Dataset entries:
▬▬▬
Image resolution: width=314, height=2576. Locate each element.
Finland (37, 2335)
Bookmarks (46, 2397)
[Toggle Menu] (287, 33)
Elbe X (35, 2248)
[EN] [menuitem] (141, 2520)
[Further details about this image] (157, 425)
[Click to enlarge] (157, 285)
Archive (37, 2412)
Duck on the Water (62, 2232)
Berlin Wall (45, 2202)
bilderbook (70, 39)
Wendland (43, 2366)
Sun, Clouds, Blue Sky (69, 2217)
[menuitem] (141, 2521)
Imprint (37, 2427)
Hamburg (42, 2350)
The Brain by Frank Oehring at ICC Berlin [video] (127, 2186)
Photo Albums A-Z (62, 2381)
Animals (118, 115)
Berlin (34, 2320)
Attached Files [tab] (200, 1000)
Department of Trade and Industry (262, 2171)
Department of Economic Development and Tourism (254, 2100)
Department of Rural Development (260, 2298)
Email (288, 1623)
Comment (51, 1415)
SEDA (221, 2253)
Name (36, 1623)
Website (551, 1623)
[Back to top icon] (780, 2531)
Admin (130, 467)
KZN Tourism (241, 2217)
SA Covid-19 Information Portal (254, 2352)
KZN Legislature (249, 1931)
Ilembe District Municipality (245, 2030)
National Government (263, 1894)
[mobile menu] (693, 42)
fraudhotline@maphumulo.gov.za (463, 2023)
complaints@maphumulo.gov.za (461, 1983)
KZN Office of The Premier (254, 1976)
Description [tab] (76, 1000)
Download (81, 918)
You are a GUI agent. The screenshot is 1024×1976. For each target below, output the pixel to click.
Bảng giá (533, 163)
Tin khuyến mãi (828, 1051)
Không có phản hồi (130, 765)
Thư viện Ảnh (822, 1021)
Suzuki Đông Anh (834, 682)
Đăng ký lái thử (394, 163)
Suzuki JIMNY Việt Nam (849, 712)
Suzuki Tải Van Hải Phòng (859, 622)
▬▬▬
## [Task description]
Look over the records above and say how many lines hold the word "Berlin", giving the number alone.

## [Worked solution]
3